After the financial collapse of 1866 most financial companies had problems rendering their assets liquid but the International Finance Society, despite having too many illiquid assets purchased before 1866, had enough in the way of cash assets to survive. Ongoing problems were experienced after the crisis in realising loans especially to railway builders. In addition, the Italian Building Society, which the International Finance Society had privately formed in 1864 to finance its loans to building schemes in Turin, proved a financial liability in the late 1860s and was finally liquidated in 1875 at a loss of £15,000 (Cottrell, Investment banking in England, passim).
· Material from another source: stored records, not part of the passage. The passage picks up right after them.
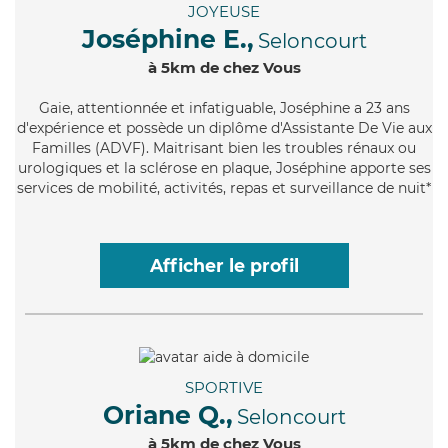
JOYEUSE
Joséphine E.,
Seloncourt
à 5km de chez Vous
Gaie
, attentionnée et infatiguable, Joséphine a 23 ans
d'expérience et possède un diplôme d'Assistante De Vie aux
Familles (ADVF). Maitrisant bien les troubles rénaux ou
urologiques et la sclérose en plaque, Joséphine apporte ses
services de mobilité, activités, repas et surveillance de nuit*
Afficher le profil
SPORTIVE
Oriane Q.,
Seloncourt
à 5km de chez Vous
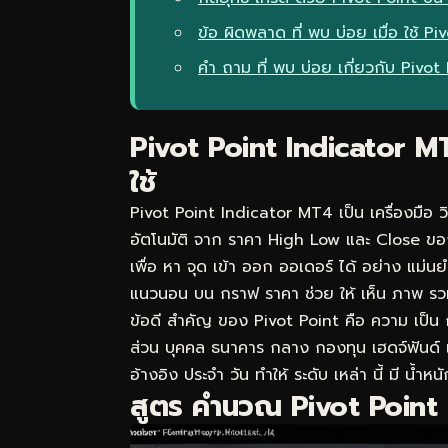
ข้อ ผิดพลาด ที่ พบ บ่อย เมื่อ ใช้ Pi
คำ ถาม ที่ พบ บ่อย เกี่ยวกับ Pivo
Pivot Point Indicator MT
ใช้
Pivot Point Indicator MT4 เป็น เครื่องมือ ว
อัตโนมัติ จาก ราคา High Low และ Close ของ 
เพื่อ หา จุด เข้า ออก ออเดอร์ ได้ อย่าง แม่นย
แนวนอน บน กราฟ ราคา ช่วย ให้ เห็น ภาพ รวม
ข้อดี สำคัญ ของ Pivot Point คือ ความ เป็น 
ส่วน บุคคล ธนาคาร กลาง กองทุน เฮดจ์ฟันด์ แ
อ้างอิง ประจำ วัน ทำให้ ระดับ เหล่า นี้ มี น้ำห
สูตร คำนวณ Pivot Point 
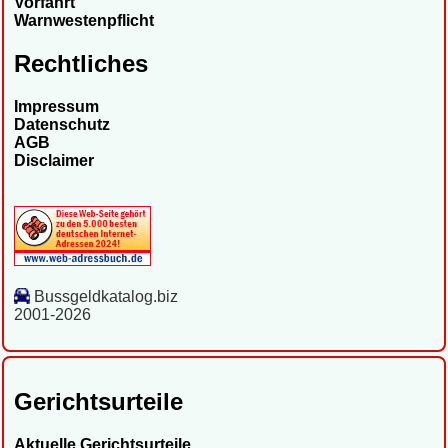
Vorfahrt
Warnwestenpflicht
Rechtliches
Impressum
Datenschutz
AGB
Disclaimer
Bussgeldkatalog.biz
2001-2026
Gerichtsurteile
Aktuelle Gerichtsurteile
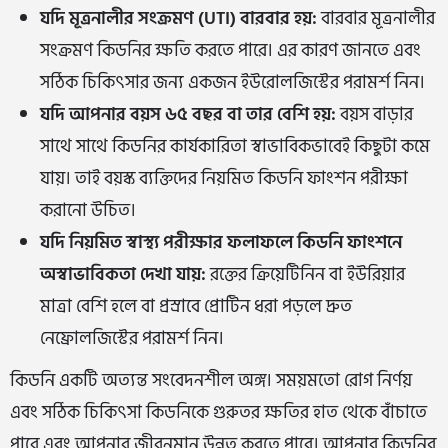
যদি মূত্রনালীর সংক্রমণ (UTI) বারবার হয়:
বারবার মূত্রনালীর
সংক্রমণ কিডনির ক্ষতি করতে পারে। এর কারণ জানতে এবং
সঠিক চিকিৎসার জন্য একজন
ইউরোলজিস্টের
পরামর্শ নিন।
যদি আপনার বয়স ৬৫ বছর বা তার বেশি হয়:
বয়স বাড়ার
সাথে সাথে কিডনির কার্যকারিতা স্বাভাবিকভাবেই কিছুটা কমে
যায়। তাই বয়স্ক ব্যক্তিদের নিয়মিত কিডনি ফাংশন পরীক্ষা
করানো উচিত।
যদি নিয়মিত স্বাস্থ্য পরীক্ষার ফলাফলে কিডনি ফাংশনে
অস্বাভাবিকতা দেখা যায়:
রক্তের ক্রিয়েটিনিন বা ইউরিয়ার
মাত্রা বেশি হলে বা প্রস্রাবে প্রোটিন ধরা পড়লে দ্রুত
নেফ্রোলজিস্টের পরামর্শ নিন।
কিডনি একটি অত্যন্ত সংবেদনশীল অঙ্গ। সময়মতো রোগ নির্ণয়
এবং সঠিক চিকিৎসা কিডনিকে গুরুতর ক্ষতির হাত থেকে বাঁচাতে
পারে এবং আপনার জীবনমান উন্নত করতে পারে। আপনার কিডনির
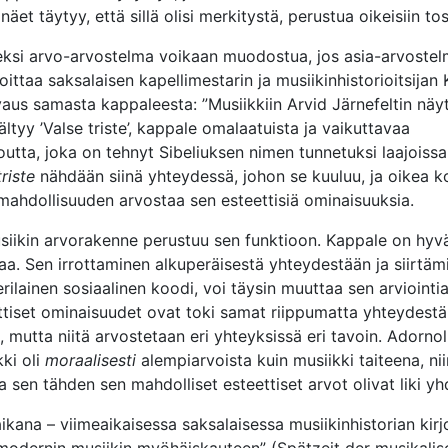
äet täytyy, että sillä olisi merkitystä, perustua oikeisiin tos
seksi arvo-arvostelma voikaan muodostua, jos asia-arvostel
oittaa saksalaisen kapellimestarin ja musiikinhistorioitsijan 
aus samasta kappaleesta: ”Musiikkiin Arvid Järnefeltin nä
ältyy ’Valse triste’, kappale omalaatuista ja vaikuttavaa
utta, joka on tehnyt Sibeliuksen nimen tunnetuksi laajoissa 
riste
nähdään siinä yhteydessä, johon se kuuluu, ja oikea k
ahdollisuuden arvostaa sen esteettisiä ominaisuuksia.
ikin arvorakenne perustuu sen funktioon. Kappale on hyvä
a. Sen irrottaminen alkuperäisestä yhteydestään ja siirtäm
rilainen sosiaalinen koodi, voi täysin muuttaa sen arviointi
tiset ominaisuudet ovat toki samat riippumatta yhteydestä,
, mutta niitä arvostetaan eri yhteyksissä eri tavoin. Adornol
kki oli
moraalisesti
alempiarvoista kuin musiikki taiteena, nii
ja sen tähden sen mahdolliset esteettiset arvot olivat liki y
aikana – viimeaikaisessa saksalaisessa musiikinhistorian kir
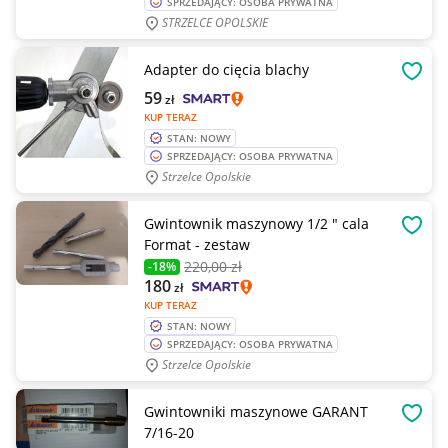
SPRZEDAJĄCY: OSOBA PRYWATNA
STRZELCE OPOLSKIE
Adapter do cięcia blachy
OBSE
59
zł
KUP TERAZ
STAN: NOWY
SPRZEDAJĄCY: OSOBA PRYWATNA
Strzelce Opolskie
Gwintownik maszynowy 1/2 " cala
OBSE
Format - zestaw
220
,00 zł
-18%
180
zł
KUP TERAZ
STAN: NOWY
SPRZEDAJĄCY: OSOBA PRYWATNA
Strzelce Opolskie
Gwintowniki maszynowe GARANT
OBSE
7/16-20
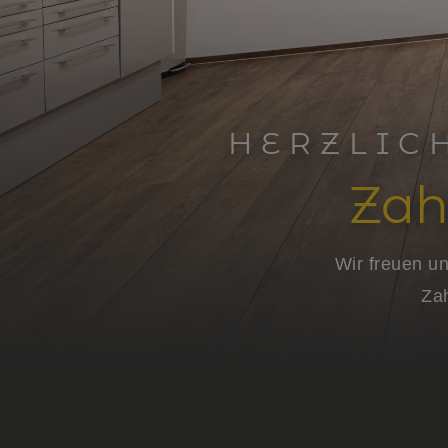
HERZLIC
Zah
Wir freuen un
Za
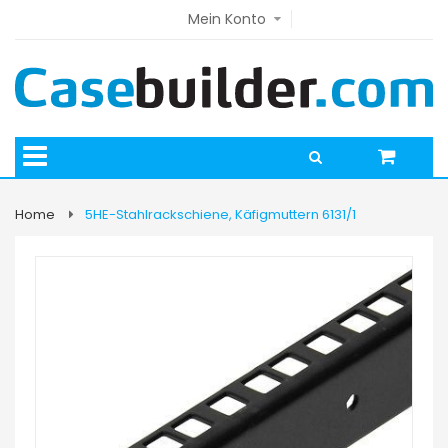
Mein Konto
Home
5HE-Stahlrackschiene, Käfigmuttern 6131/1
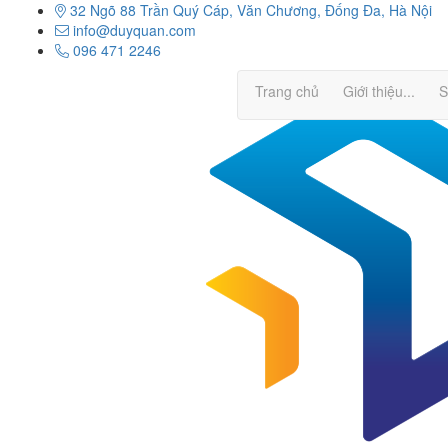
32 Ngõ 88 Trần Quý Cáp, Văn Chương, Đống Đa, Hà Nội
info@duyquan.com
096 471 2246
Trang chủ
Giới thiệu
...
S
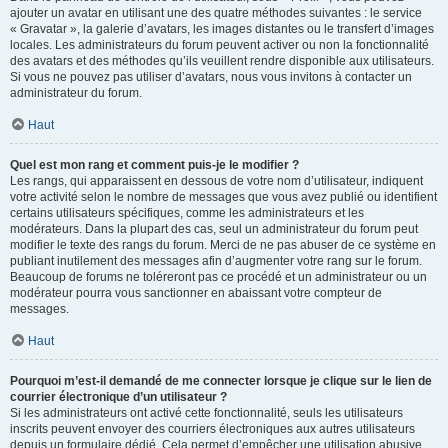
ajouter un avatar en utilisant une des quatre méthodes suivantes : le service
« Gravatar », la galerie d’avatars, les images distantes ou le transfert d’images
locales. Les administrateurs du forum peuvent activer ou non la fonctionnalité
des avatars et des méthodes qu’ils veuillent rendre disponible aux utilisateurs.
Si vous ne pouvez pas utiliser d’avatars, nous vous invitons à contacter un
administrateur du forum.
Haut
Quel est mon rang et comment puis-je le modifier ?
Les rangs, qui apparaissent en dessous de votre nom d’utilisateur, indiquent
votre activité selon le nombre de messages que vous avez publié ou identifient
certains utilisateurs spécifiques, comme les administrateurs et les
modérateurs. Dans la plupart des cas, seul un administrateur du forum peut
modifier le texte des rangs du forum. Merci de ne pas abuser de ce système en
publiant inutilement des messages afin d’augmenter votre rang sur le forum.
Beaucoup de forums ne toléreront pas ce procédé et un administrateur ou un
modérateur pourra vous sanctionner en abaissant votre compteur de
messages.
Haut
Pourquoi m’est-il demandé de me connecter lorsque je clique sur le lien de
courrier électronique d’un utilisateur ?
Si les administrateurs ont activé cette fonctionnalité, seuls les utilisateurs
inscrits peuvent envoyer des courriers électroniques aux autres utilisateurs
depuis un formulaire dédié. Cela permet d’empêcher une utilisation abusive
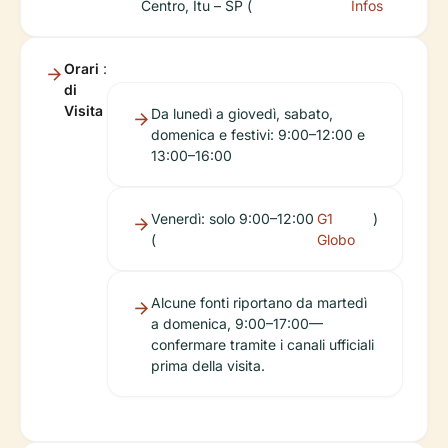
Centro, Itu – SP (
Infos
Orari
:
di
Visita
Da lunedì a giovedì, sabato,
domenica e festivi: 9:00–12:00 e
13:00–16:00
Venerdì: solo 9:00–12:00
G1
)
(
Globo
Alcune fonti riportano da martedì
a domenica, 9:00–17:00—
confermare tramite i canali ufficiali
prima della visita.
By about 1880 the Society was more financially secure again, with illiquid assets fully marketable, but it never recovered its position on the London capital market and became a quite minor financial institution. Its directors tended to mobilise the capital of their private banks, especially during the minor boom years of 1870-1873 when the Society became heavily involved in investment in the Finnish sawmilling industry. In the 1880s the Society was able to operate quite profitably again and extended its railway investments into the American market; it did so with a better balance maintained between risk and liquidity than before. The first chairman, Robert Heath, died in 1882 and after his death both the management and the field of business of the Society underwent considerable change and about the turn of the century the Society became part of a group of investment trusts called the '69 Old Broad Street group' controlled by Lord St Davids, J. S. Austen and M. B. Snell. From this time the Society operated basically as an investment trust and it was taken over in 1969 by the Second Consolidated Trust. In 1974 the International Finance Society was taken over by the '117 Group Ltd' (Cottrell, Investment banking in England, passim).

Description:
The records of the International Finance Society Ltd comprise minute books of board meetings (1863-1912), minute books of committee meetings (1863-1882), a minute book of the Italian Building Society Ltd (1864-1870), account balance books (1863-1878), capital journals (1864-1886), cash books (1867-1911), the register of bills of exchange (1865-1903) and the register of bills payable (1894-1908).